_Aim of the task_: Search the listing below for the string "each", then copy every line it appears in.

━━━━━ Material to process ━━━━━

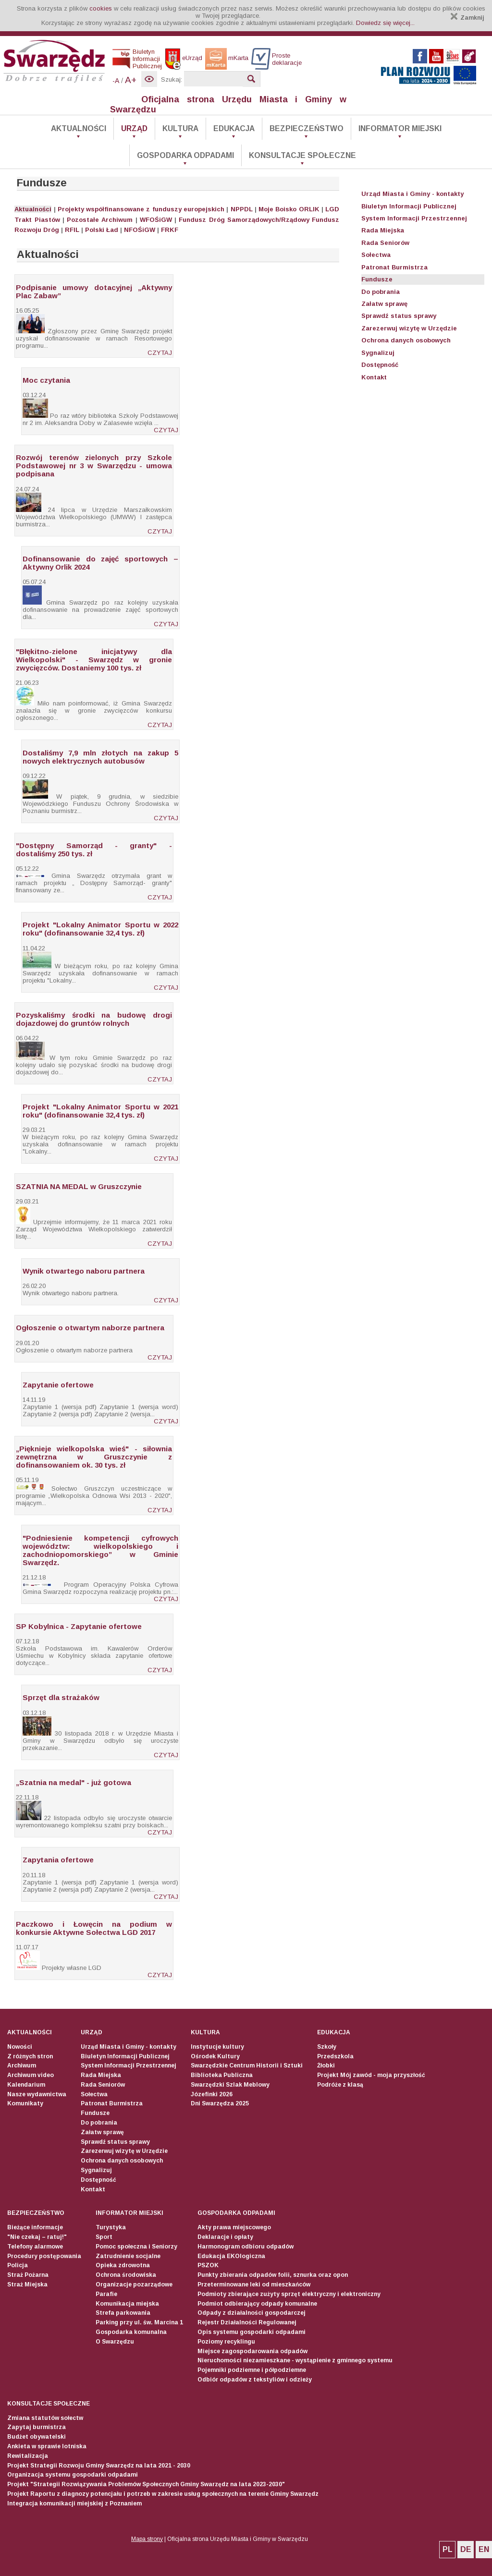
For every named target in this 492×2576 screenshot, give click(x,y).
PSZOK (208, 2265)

━━━━━
━━━━━ Material to process ━━━━━

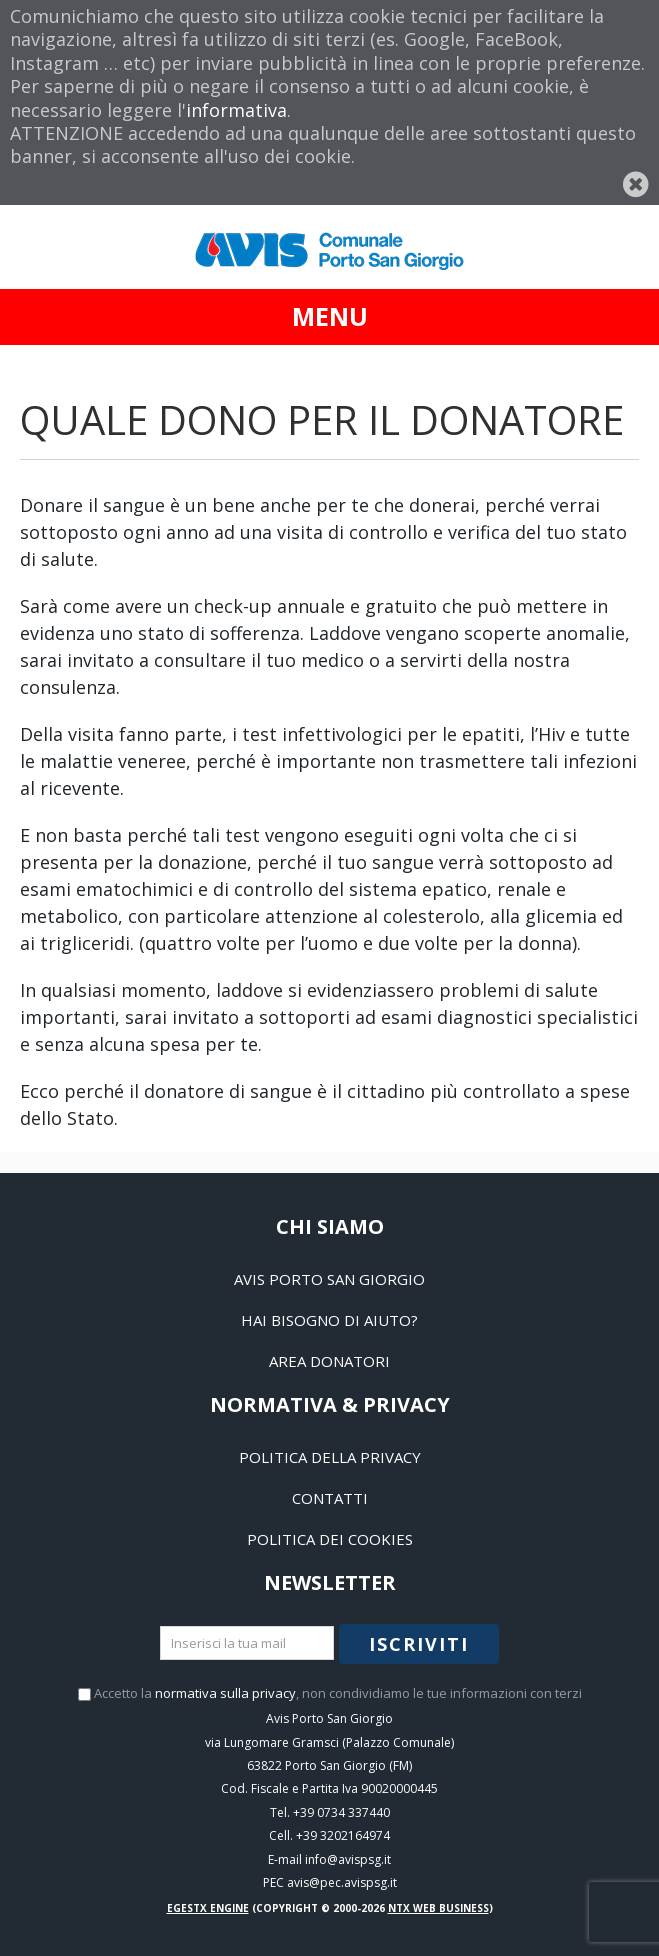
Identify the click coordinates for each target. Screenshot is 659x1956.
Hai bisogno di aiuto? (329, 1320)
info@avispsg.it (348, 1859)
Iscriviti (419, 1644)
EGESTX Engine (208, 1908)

━━━━━
━━━━━ Material to process ━━━━━

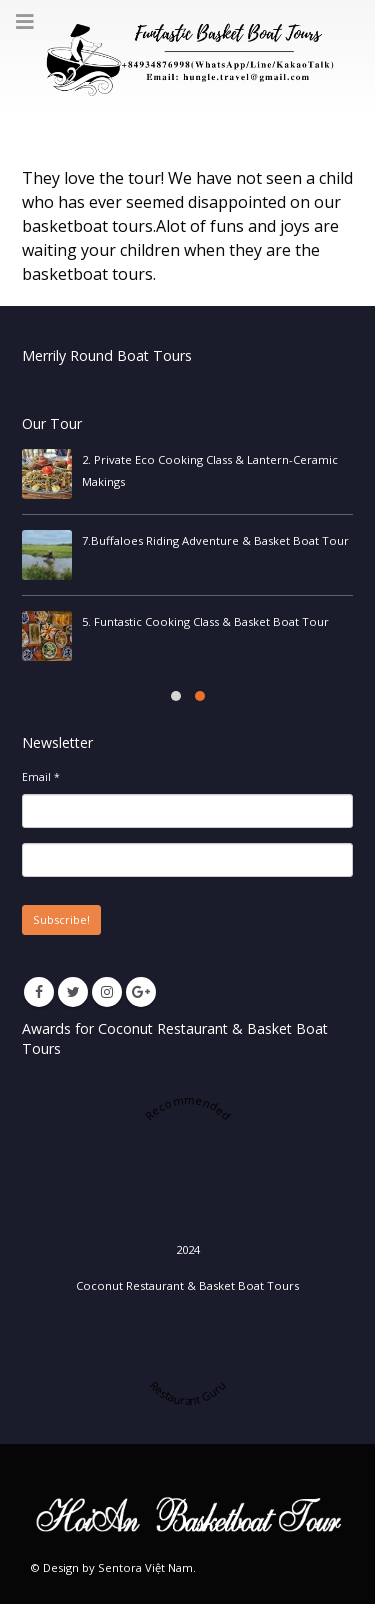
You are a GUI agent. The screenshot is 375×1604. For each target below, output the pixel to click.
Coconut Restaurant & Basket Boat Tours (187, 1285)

━━━━━

_Reply_:
Identify the click coordinates for each target. Screenshot is 659x1956.
You are a GUI agent. The screenshot is 375×1604. For each target below, output the pixel to click.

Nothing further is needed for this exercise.